We're an extraordinary crop of children. Having given us our genes, you then had the terrible problem of trying to raise us. From what I see of Valentine and what she tells me of Peter, you did very well, without your hand ever being heavy in their lives.
And as for me, the absent one, the prodigal who never did come home, I still feel your fingerprints in my life and soul, and where I find those traces of your parenthood I am glad of them. Glad to have been your son.
For me, there have been only three years in which I COULD have written you; I'm sorry that it took me all this time to sort out my heart and mind well enough to have anything coherent to say. For you, there have been forty-one years in which I believe you took my silence as a request for silence.
I am far away from you now, but at least we move through time at the same pace once more, day for day, year for year. As governor of the colony I have constant access to the ansible; as parents of the Hegemon, I believe you have a similar opportunity. When I was on the voyage, you might have taken weeks to compose your reply, and to me it would have seemed that only a day had passed. But now, however long it takes you, that is how long I will wait.
With love and regret and hope,
your son Andrew
Valentine came to Ender, carrying the printed-out pages of his little book. "What are you calling this?" she asked, and there was a quaver in her voice.
"I don't know," said Ender.
"To imagine the life of the hive queens, to see our war from their perspective, to dare to invent an entire history for them, and tell it as if a hive queen herself were speaking--"
"I didn't invent it," said Ender.
Valentine sat down on the edge of the table. "Out there with Abra, searching for the new colony site. What did you find?"

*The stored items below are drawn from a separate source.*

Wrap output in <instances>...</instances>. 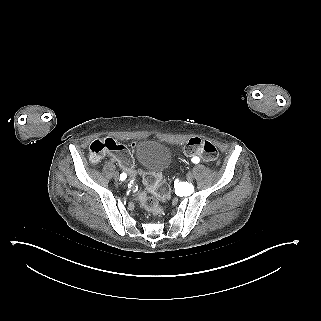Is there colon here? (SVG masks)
<instances>
[{"label":"colon","instance_id":"colon-1","mask_svg":"<svg viewBox=\"0 0 321 321\" xmlns=\"http://www.w3.org/2000/svg\"><path fill=\"white\" fill-rule=\"evenodd\" d=\"M105 154H111L115 157L122 169L127 172V183L132 187L136 178V172L134 161L127 148L112 138L99 139L92 142L89 154L92 163H98ZM184 154L188 157L201 158V160L213 166H218L219 164L218 151L215 145L200 138H191L184 147ZM144 179L155 197L144 192H138L136 199L146 212L160 215L162 214V208L156 198H167L170 187L160 174L145 172Z\"/></svg>","mask_w":321,"mask_h":321}]
</instances>
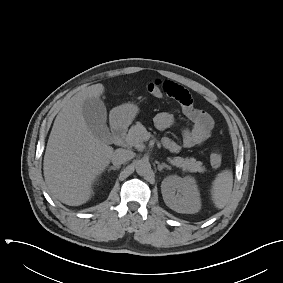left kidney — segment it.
<instances>
[{
	"label": "left kidney",
	"instance_id": "obj_1",
	"mask_svg": "<svg viewBox=\"0 0 283 283\" xmlns=\"http://www.w3.org/2000/svg\"><path fill=\"white\" fill-rule=\"evenodd\" d=\"M164 202L178 213L194 214L201 208L200 195L195 179L187 176H168L161 184Z\"/></svg>",
	"mask_w": 283,
	"mask_h": 283
}]
</instances>
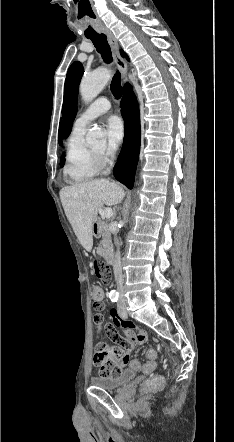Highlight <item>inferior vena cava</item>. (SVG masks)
I'll list each match as a JSON object with an SVG mask.
<instances>
[{"instance_id":"602c4592","label":"inferior vena cava","mask_w":234,"mask_h":442,"mask_svg":"<svg viewBox=\"0 0 234 442\" xmlns=\"http://www.w3.org/2000/svg\"><path fill=\"white\" fill-rule=\"evenodd\" d=\"M115 244L117 245V251L115 254L114 264H113V271L115 276V281L117 285V290L119 292L120 298L124 299V293H123V274H122V266H121V256H120V250H119V241L116 238L115 234Z\"/></svg>"}]
</instances>
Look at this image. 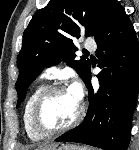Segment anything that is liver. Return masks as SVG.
<instances>
[{
  "label": "liver",
  "instance_id": "1",
  "mask_svg": "<svg viewBox=\"0 0 139 150\" xmlns=\"http://www.w3.org/2000/svg\"><path fill=\"white\" fill-rule=\"evenodd\" d=\"M55 145H49V146H39L37 150H53L55 149Z\"/></svg>",
  "mask_w": 139,
  "mask_h": 150
}]
</instances>
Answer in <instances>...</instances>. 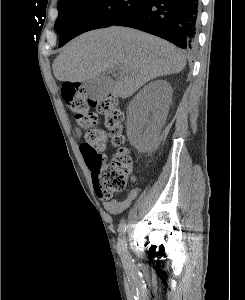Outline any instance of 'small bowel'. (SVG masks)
Here are the masks:
<instances>
[{"instance_id": "c3829d8e", "label": "small bowel", "mask_w": 245, "mask_h": 300, "mask_svg": "<svg viewBox=\"0 0 245 300\" xmlns=\"http://www.w3.org/2000/svg\"><path fill=\"white\" fill-rule=\"evenodd\" d=\"M75 134L77 137H80L81 132L78 128H75ZM137 195L138 190L132 189L123 200H106L103 202V206L108 212L118 214L126 210L137 197Z\"/></svg>"}]
</instances>
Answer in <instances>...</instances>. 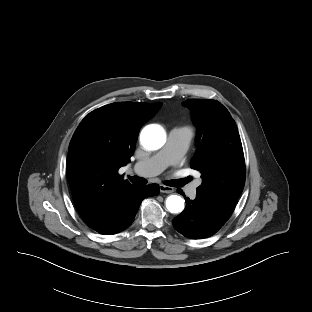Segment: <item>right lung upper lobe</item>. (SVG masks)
<instances>
[{
  "mask_svg": "<svg viewBox=\"0 0 312 312\" xmlns=\"http://www.w3.org/2000/svg\"><path fill=\"white\" fill-rule=\"evenodd\" d=\"M162 103L116 102L89 113L69 144L67 178L78 213L89 225L106 217L134 184L118 169L130 162L141 126Z\"/></svg>",
  "mask_w": 312,
  "mask_h": 312,
  "instance_id": "1",
  "label": "right lung upper lobe"
}]
</instances>
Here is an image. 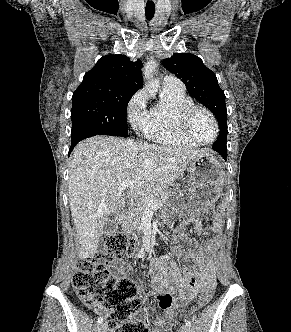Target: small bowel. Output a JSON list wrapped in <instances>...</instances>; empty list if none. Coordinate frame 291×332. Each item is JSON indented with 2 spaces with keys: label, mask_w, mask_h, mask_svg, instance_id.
<instances>
[{
  "label": "small bowel",
  "mask_w": 291,
  "mask_h": 332,
  "mask_svg": "<svg viewBox=\"0 0 291 332\" xmlns=\"http://www.w3.org/2000/svg\"><path fill=\"white\" fill-rule=\"evenodd\" d=\"M194 227L199 235H205L202 219L194 221ZM220 222H215L210 231L219 233ZM174 245L172 253L182 259H192L198 264L195 272L178 265L169 256H155L149 265L151 291L148 295L155 297L163 313L157 317L150 332H169L173 325L175 310L183 307L189 300L194 299L200 292L215 285L214 267L209 257L215 245V239H210L202 246L184 248L191 241L185 233L184 223H180L174 230ZM114 269L120 275L126 274L130 266L126 262L117 263Z\"/></svg>",
  "instance_id": "obj_1"
}]
</instances>
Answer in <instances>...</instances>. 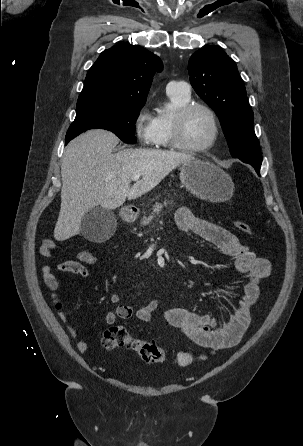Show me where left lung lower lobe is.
Masks as SVG:
<instances>
[{
    "label": "left lung lower lobe",
    "instance_id": "left-lung-lower-lobe-1",
    "mask_svg": "<svg viewBox=\"0 0 303 446\" xmlns=\"http://www.w3.org/2000/svg\"><path fill=\"white\" fill-rule=\"evenodd\" d=\"M255 170H256V172H257L258 174H260V173H259L260 169H256V168H255Z\"/></svg>",
    "mask_w": 303,
    "mask_h": 446
}]
</instances>
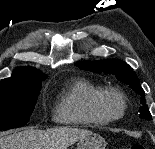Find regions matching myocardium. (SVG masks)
I'll list each match as a JSON object with an SVG mask.
<instances>
[{"instance_id": "myocardium-1", "label": "myocardium", "mask_w": 155, "mask_h": 149, "mask_svg": "<svg viewBox=\"0 0 155 149\" xmlns=\"http://www.w3.org/2000/svg\"><path fill=\"white\" fill-rule=\"evenodd\" d=\"M117 99L121 104V109L119 113L115 114L111 112L108 108V101L110 99ZM96 107L99 113L104 116L109 121H117L121 119L127 110V100L124 94L115 88H104L102 89L96 98Z\"/></svg>"}]
</instances>
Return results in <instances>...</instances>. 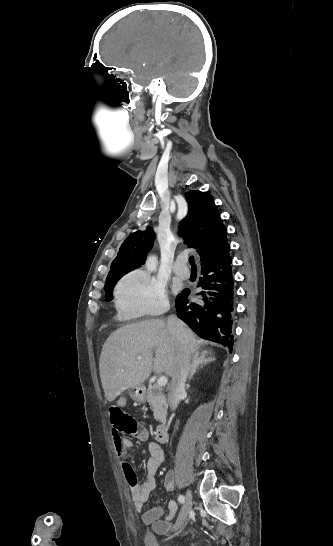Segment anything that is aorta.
Wrapping results in <instances>:
<instances>
[{
  "mask_svg": "<svg viewBox=\"0 0 333 546\" xmlns=\"http://www.w3.org/2000/svg\"><path fill=\"white\" fill-rule=\"evenodd\" d=\"M158 261L157 257L154 255H150L146 260V269L148 272H154L157 269Z\"/></svg>",
  "mask_w": 333,
  "mask_h": 546,
  "instance_id": "762f6f07",
  "label": "aorta"
}]
</instances>
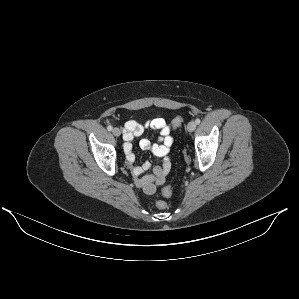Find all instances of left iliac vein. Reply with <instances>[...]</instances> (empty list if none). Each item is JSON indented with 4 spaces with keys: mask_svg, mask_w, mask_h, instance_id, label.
I'll list each match as a JSON object with an SVG mask.
<instances>
[{
    "mask_svg": "<svg viewBox=\"0 0 299 299\" xmlns=\"http://www.w3.org/2000/svg\"><path fill=\"white\" fill-rule=\"evenodd\" d=\"M195 128H196V123L194 121H191L188 123L187 130L189 132H193L195 130Z\"/></svg>",
    "mask_w": 299,
    "mask_h": 299,
    "instance_id": "left-iliac-vein-1",
    "label": "left iliac vein"
}]
</instances>
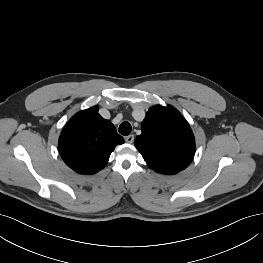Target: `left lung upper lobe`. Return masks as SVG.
<instances>
[{"mask_svg":"<svg viewBox=\"0 0 263 263\" xmlns=\"http://www.w3.org/2000/svg\"><path fill=\"white\" fill-rule=\"evenodd\" d=\"M141 131L135 146L155 172L176 174L193 160L196 148L193 132L173 106L150 108Z\"/></svg>","mask_w":263,"mask_h":263,"instance_id":"5c2ea615","label":"left lung upper lobe"}]
</instances>
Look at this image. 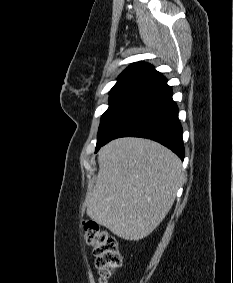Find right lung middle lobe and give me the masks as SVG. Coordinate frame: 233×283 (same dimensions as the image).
Wrapping results in <instances>:
<instances>
[{"label":"right lung middle lobe","mask_w":233,"mask_h":283,"mask_svg":"<svg viewBox=\"0 0 233 283\" xmlns=\"http://www.w3.org/2000/svg\"><path fill=\"white\" fill-rule=\"evenodd\" d=\"M151 84L148 81H132L114 86L109 93V108L102 115L98 130L96 151L121 117L139 95Z\"/></svg>","instance_id":"obj_1"}]
</instances>
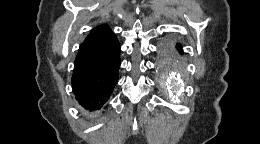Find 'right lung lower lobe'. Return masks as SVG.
Instances as JSON below:
<instances>
[{"label": "right lung lower lobe", "mask_w": 260, "mask_h": 144, "mask_svg": "<svg viewBox=\"0 0 260 144\" xmlns=\"http://www.w3.org/2000/svg\"><path fill=\"white\" fill-rule=\"evenodd\" d=\"M120 45L114 33L84 41L74 63L72 87L79 104L100 109L118 82Z\"/></svg>", "instance_id": "right-lung-lower-lobe-1"}]
</instances>
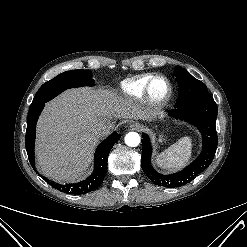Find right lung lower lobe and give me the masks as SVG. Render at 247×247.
<instances>
[{
    "instance_id": "obj_1",
    "label": "right lung lower lobe",
    "mask_w": 247,
    "mask_h": 247,
    "mask_svg": "<svg viewBox=\"0 0 247 247\" xmlns=\"http://www.w3.org/2000/svg\"><path fill=\"white\" fill-rule=\"evenodd\" d=\"M45 104L39 105L34 108L29 109L28 119H27V130L25 136V146L28 154L30 164L35 169L34 162V143L36 135V123L38 117L43 110ZM120 136L117 132L111 134L107 139H105L96 149L94 156V171L93 173L84 181L75 184H57L47 178L41 176L45 181H47L52 187L57 188L59 191L68 194H85L96 190L104 180L107 171L108 155L113 145L118 141Z\"/></svg>"
}]
</instances>
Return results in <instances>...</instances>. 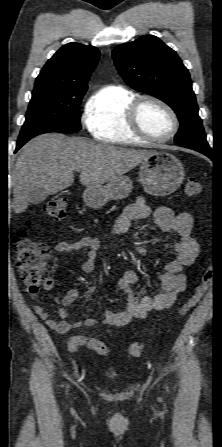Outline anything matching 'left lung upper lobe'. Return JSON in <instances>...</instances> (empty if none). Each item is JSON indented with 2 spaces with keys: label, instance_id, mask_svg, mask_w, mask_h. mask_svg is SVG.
I'll return each mask as SVG.
<instances>
[{
  "label": "left lung upper lobe",
  "instance_id": "5c2ea615",
  "mask_svg": "<svg viewBox=\"0 0 222 447\" xmlns=\"http://www.w3.org/2000/svg\"><path fill=\"white\" fill-rule=\"evenodd\" d=\"M112 54L119 74L130 87L164 101L178 115L180 129L174 138L176 144L210 149L188 69L174 50L158 37L144 35L118 45Z\"/></svg>",
  "mask_w": 222,
  "mask_h": 447
}]
</instances>
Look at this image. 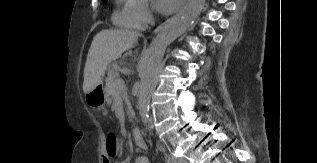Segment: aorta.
Wrapping results in <instances>:
<instances>
[{"mask_svg": "<svg viewBox=\"0 0 317 163\" xmlns=\"http://www.w3.org/2000/svg\"><path fill=\"white\" fill-rule=\"evenodd\" d=\"M206 0H190L185 12L170 20L153 39L139 71L138 109L142 122H149V104L156 84L157 73L167 46L185 33L200 15Z\"/></svg>", "mask_w": 317, "mask_h": 163, "instance_id": "762f6f07", "label": "aorta"}]
</instances>
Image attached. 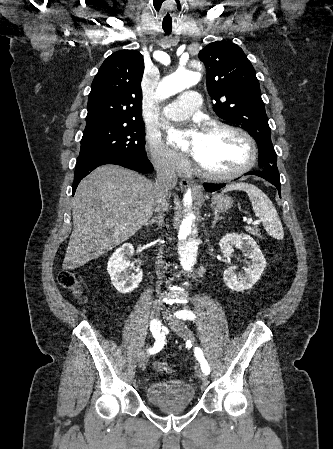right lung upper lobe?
I'll return each mask as SVG.
<instances>
[{
    "mask_svg": "<svg viewBox=\"0 0 333 449\" xmlns=\"http://www.w3.org/2000/svg\"><path fill=\"white\" fill-rule=\"evenodd\" d=\"M143 56L136 50L110 55L96 74L88 97L86 127L142 121Z\"/></svg>",
    "mask_w": 333,
    "mask_h": 449,
    "instance_id": "1",
    "label": "right lung upper lobe"
}]
</instances>
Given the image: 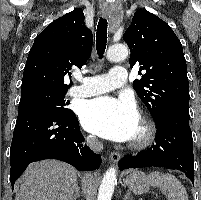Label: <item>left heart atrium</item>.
I'll use <instances>...</instances> for the list:
<instances>
[{
	"label": "left heart atrium",
	"instance_id": "left-heart-atrium-1",
	"mask_svg": "<svg viewBox=\"0 0 201 200\" xmlns=\"http://www.w3.org/2000/svg\"><path fill=\"white\" fill-rule=\"evenodd\" d=\"M80 118L89 132L117 142L133 140L140 123L138 110L132 100L110 96L84 103Z\"/></svg>",
	"mask_w": 201,
	"mask_h": 200
}]
</instances>
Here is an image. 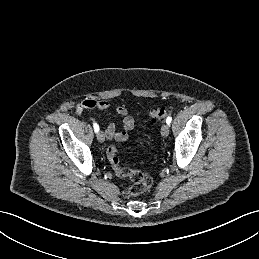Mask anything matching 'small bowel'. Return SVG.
<instances>
[{
  "instance_id": "small-bowel-1",
  "label": "small bowel",
  "mask_w": 259,
  "mask_h": 259,
  "mask_svg": "<svg viewBox=\"0 0 259 259\" xmlns=\"http://www.w3.org/2000/svg\"><path fill=\"white\" fill-rule=\"evenodd\" d=\"M110 107L111 104L106 100L86 99L77 106L76 113L80 115L85 109L107 110ZM115 111L122 120V128L118 130L114 123H110L106 126L104 133L108 139L123 142L128 139V133L134 127V119L123 106H116Z\"/></svg>"
}]
</instances>
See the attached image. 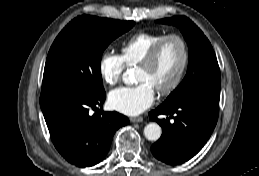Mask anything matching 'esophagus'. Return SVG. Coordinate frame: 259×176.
I'll return each mask as SVG.
<instances>
[{
    "label": "esophagus",
    "mask_w": 259,
    "mask_h": 176,
    "mask_svg": "<svg viewBox=\"0 0 259 176\" xmlns=\"http://www.w3.org/2000/svg\"><path fill=\"white\" fill-rule=\"evenodd\" d=\"M130 121L132 123H141V122H143V118L142 117H132V118H130Z\"/></svg>",
    "instance_id": "esophagus-1"
}]
</instances>
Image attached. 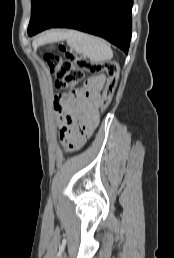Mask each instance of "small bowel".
I'll return each mask as SVG.
<instances>
[{
  "label": "small bowel",
  "instance_id": "obj_1",
  "mask_svg": "<svg viewBox=\"0 0 174 258\" xmlns=\"http://www.w3.org/2000/svg\"><path fill=\"white\" fill-rule=\"evenodd\" d=\"M106 85L103 74L91 77L77 97L59 94L53 107L60 126V135L69 151L82 147L99 124L102 96L99 90Z\"/></svg>",
  "mask_w": 174,
  "mask_h": 258
}]
</instances>
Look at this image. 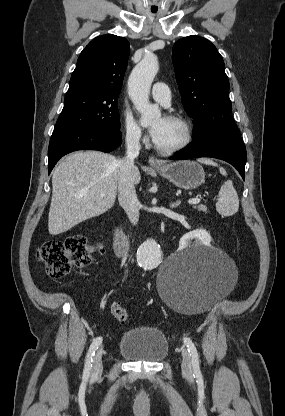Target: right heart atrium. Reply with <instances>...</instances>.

"You're holding it in your hand," said Ender. "I found what I've been searching for ever since the hive queens let me kill them."
"You're telling me that you found living formics on this planet?"
"No," said Ender, and technically it was true--he had found only one formic. And was a dormant pupa truly describable as "living"? If you found only one chrysalis, would you say that you had found "living butterflies"?
Probably. But I have no choice except to lie to everyone. Because if it was known that a single hive queen still lived in this world, a cocoon from which she would emerge with several million fertilized eggs inside her, and the knowledge of all the hive queens before her in her phenomenally capacious mind, the seeds of the technology that nearly destroyed us and the knowledge to create even more terrible weapons if she wanted to--if that became known, how long would that cocoon survive? How long would be the life of anyone who tried to protect it?
"But you found something," said Valentine, "that makes you certain that this story you wrote is not just beautiful, but true."
"If I could tell you more than that, I would."
"Ender, have we ever told each other everything?"
"Does anyone?"
Valentine reached out and took his hand. "I want everyone on Earth to read this."
"Will they care?" Ender hoped and despaired. He wanted his book to change everything. He knew it would change nothing.
"Some will," said Valentine. "Enough."
Ender chuckled. "So I send it to a publisher and they publish it and then what? I get royalty checks here, which I can redeem for--what exactly can we buy here?"
"Everything we need," said Valentine, and they both laughed. Then, more seriously, Valentine said, "Don't sign it."
"I was wondering if I should."
"If it's known that this comes from you, from Ender Wiggin, then the reviewers will spend all their time psychoanalyzing you and say almost nothing about the book itself. The received wisdom will be that it's nothing more than your conscience trying to deal with your various sins."
"I expect no better."
"But if it's published with real anonymity, then it'll get read on its own merits."
"People will think it's fiction. That I made it up."
"They will anyway," said Valentine. "But it doesn't sound like fiction. It sounds like truth. And some will take it that way."